Figura 28 - Estudo de adesão das proteínas recombinantes a componentes da matriz extracelular.
Laminina, colágeno tipo I e IV, fibronectina celular e plasmática, ECM gel, elastina e com os controles negativos gelatina, BSA e fetuína (1 µg) foram imobilizados em placas de ELISA. Então, 1 µg da proteína recombinante foi adicionado por poço e as placas foram incubadas por 2 h a 37 oC. A detecção da ligação foi feita através da incubação com antissoro anti- proteína recombinante (1:1600 para anti-OmpL1 e 1:800 para anti-rLIC10731 e rLIC10645), seguida de incubação com anti-IgG de camundongo (1:5.000). Os dados representam o valor da média ± desvio padrão de uma triplicata, e são representativos de três experimentos independentes.
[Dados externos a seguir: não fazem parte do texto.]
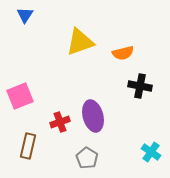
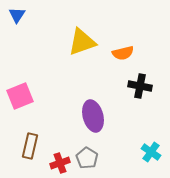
blue triangle: moved 8 px left
yellow triangle: moved 2 px right
red cross: moved 41 px down
brown rectangle: moved 2 px right
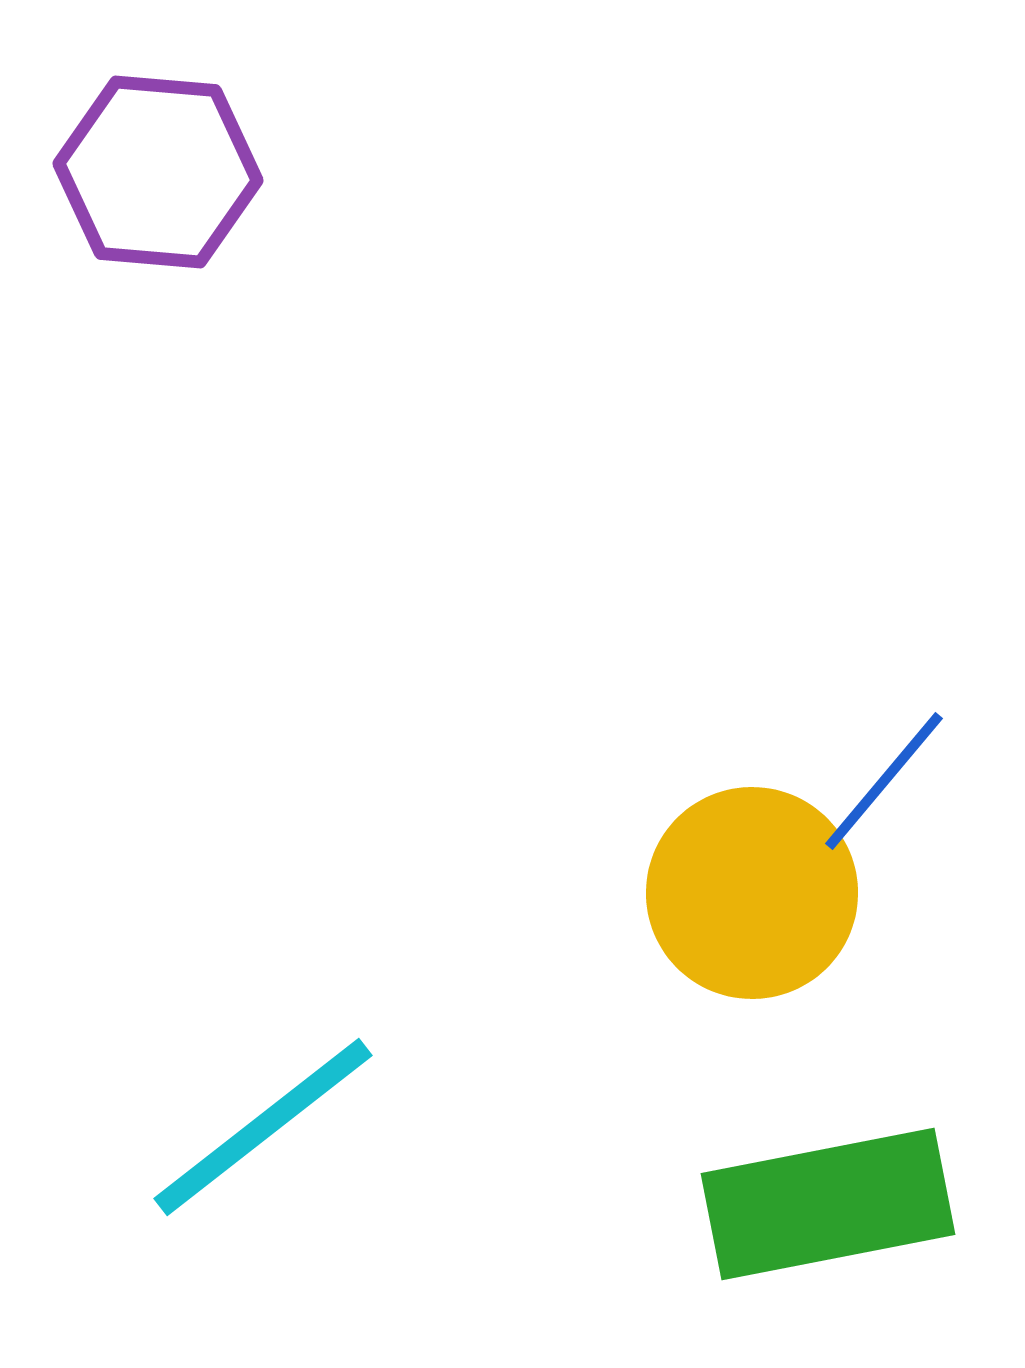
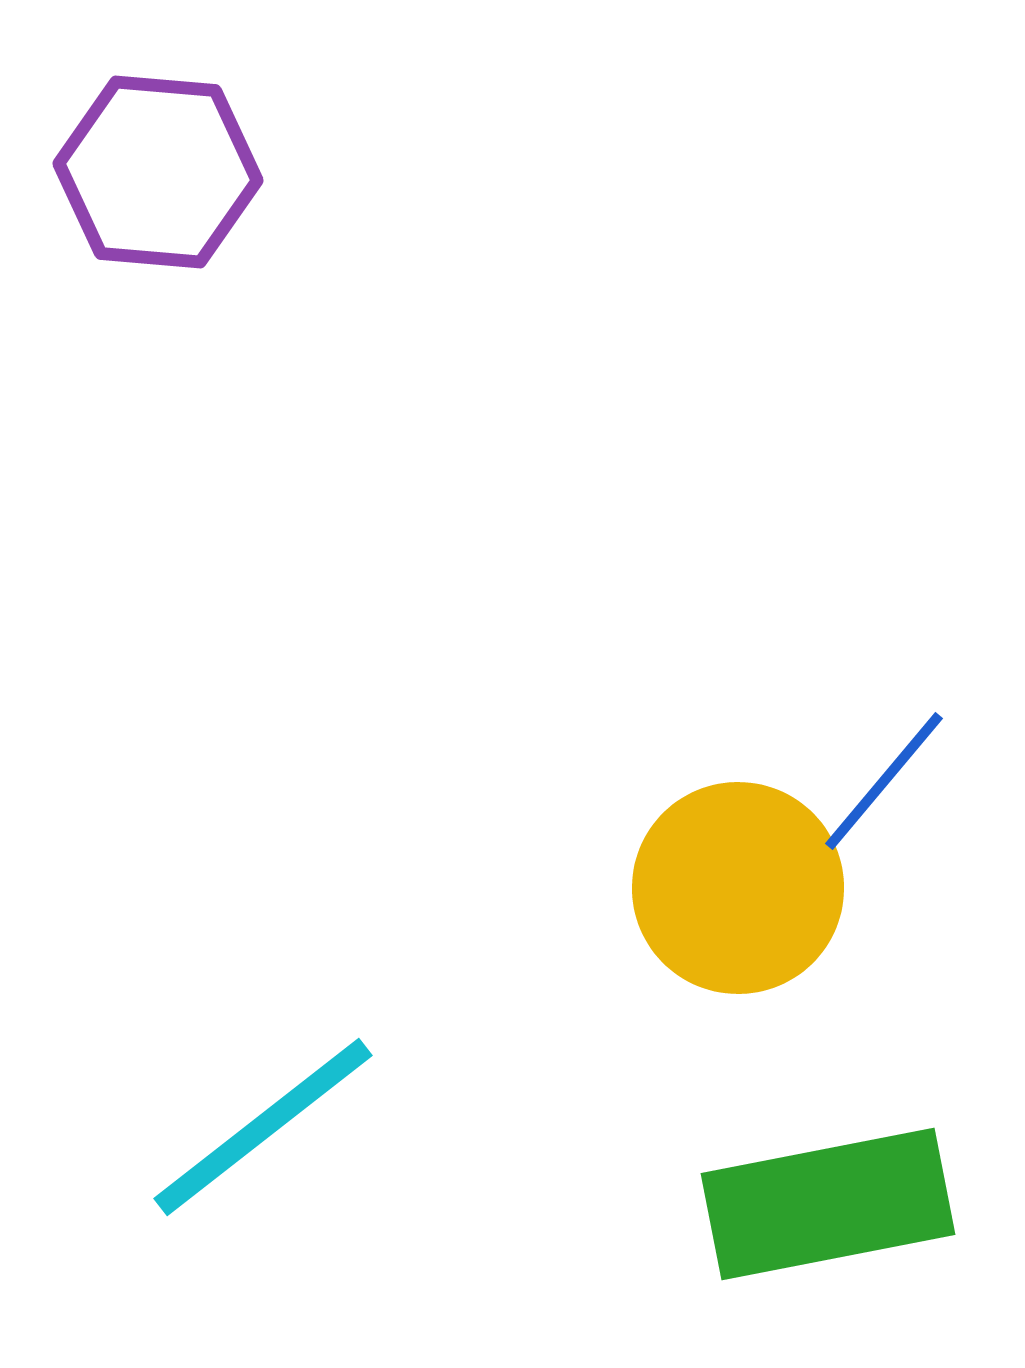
yellow circle: moved 14 px left, 5 px up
Para análise estatística, a ligação das proteína a cada componente foi comparada aos controles negativos, embora o p-valor apresentado neste gráfico se refira à comparação com a gelatina, pelo teste t-Student (*p<0,05, **p<0,01 e ***p<0,001).
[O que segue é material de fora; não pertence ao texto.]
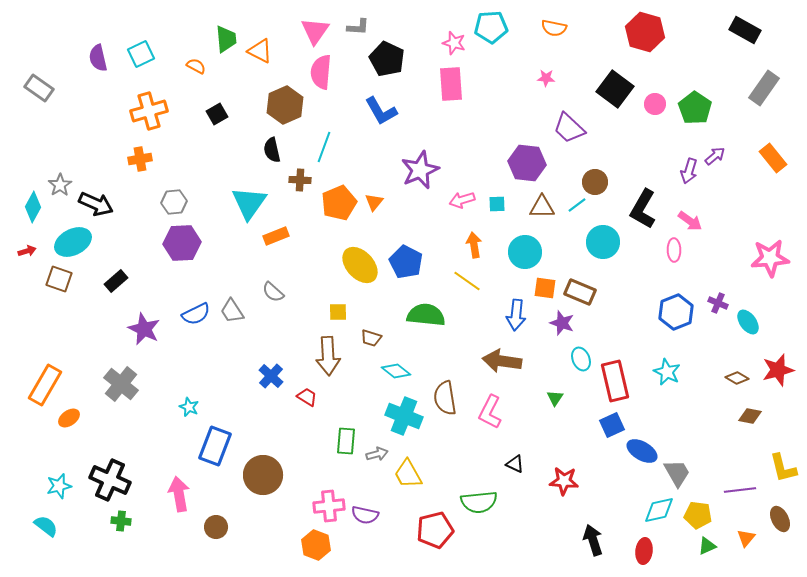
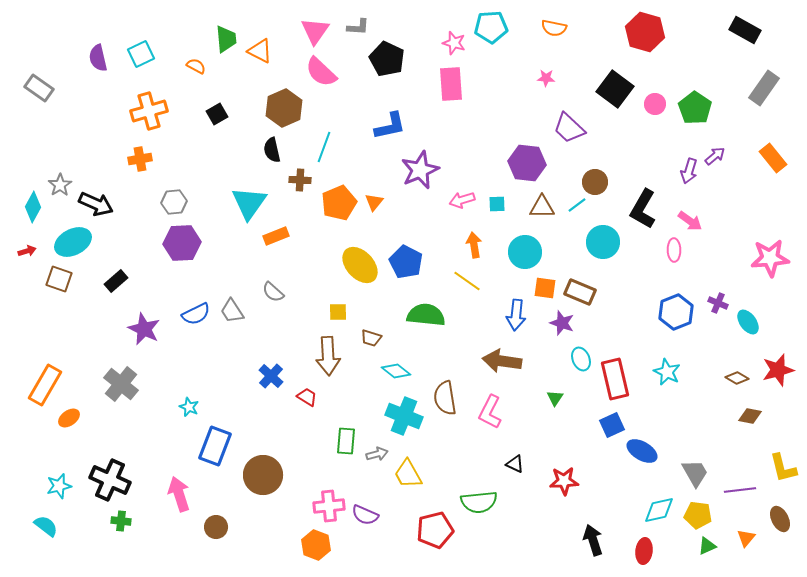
pink semicircle at (321, 72): rotated 52 degrees counterclockwise
brown hexagon at (285, 105): moved 1 px left, 3 px down
blue L-shape at (381, 111): moved 9 px right, 15 px down; rotated 72 degrees counterclockwise
red rectangle at (615, 381): moved 2 px up
gray trapezoid at (677, 473): moved 18 px right
red star at (564, 481): rotated 8 degrees counterclockwise
pink arrow at (179, 494): rotated 8 degrees counterclockwise
purple semicircle at (365, 515): rotated 12 degrees clockwise
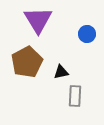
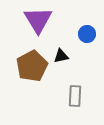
brown pentagon: moved 5 px right, 4 px down
black triangle: moved 16 px up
A adesão das proteínas recombinantes aos componentes da matriz extracelular foi confirmada por meio da utilização de anticorpo monoclonal anti-His, que reconhece especificamente as proteínas recombinantes (Figura 29).
Figura 29 - Confirmação da adesão das proteínas recombinantes a componentes da matriz extracelular pela utilização de anticorpo anti-his.
Os componentes de matriz extracelular (1 µg) com os quais se desejava corroborar a adesão às proteínas recombinantes foram imobilizados em placas de ELISA. Então, 1 µg da proteína recombinante foi adicionado por poço e as placas foram incubadas por 2 h a 37 oC. A detecção da ligação foi feita através da incubação com anticorpo monoclonal anti-his conjugado com peroxidase (1:400 para OmpL1 e 1:20.000 para anti-rLIC10731 e 1:8.000 para LIC10645). Os dados representam o valor da média ± desvio padrão de uma triplicata, e são representativos de dois experimentos independentes. Para análise estatística, a ligação das proteína a cada componente foi comparada com a gelatina, pelo teste t-Student (*p<0,05, **p<0,01, ***p<0,001 e ****p<0,0001).
4.11.2 Componentes do soro
Embora a resistência ao soro apresentada por cepas patogênicas de Leptospira spp. tenha sido descrita há muitas décadas, os mecanismos subjacentes a esta resistência começaram a ser elucidados recentemente. Alguns patógenos desenvolveram estratégias sofisticadas para superar o sistema de defesa imune de vários hospedeiros, sobretudo mecanismos para escapar da ativação e/ou ataque lítico do complemento (BARBOSA et al., 2010; MERI et al., 2005; VERMA et al., 2006). Entre estes mecanismos, pode ser citada a aquisição de reguladores solúveis do complemento, como Fator H e C4bp (C4 binding protein).
Verma et al. (2006) demonstraram que as leptospiras patogênicas se ligam ao regulador de complemento fator H, e identificaram a proteína LfhA, também chamada de LenA, como um dos receptores. A proteína LenB também foi demonstrada como sendo um receptor de fator H (STEVENSON et al., 2007).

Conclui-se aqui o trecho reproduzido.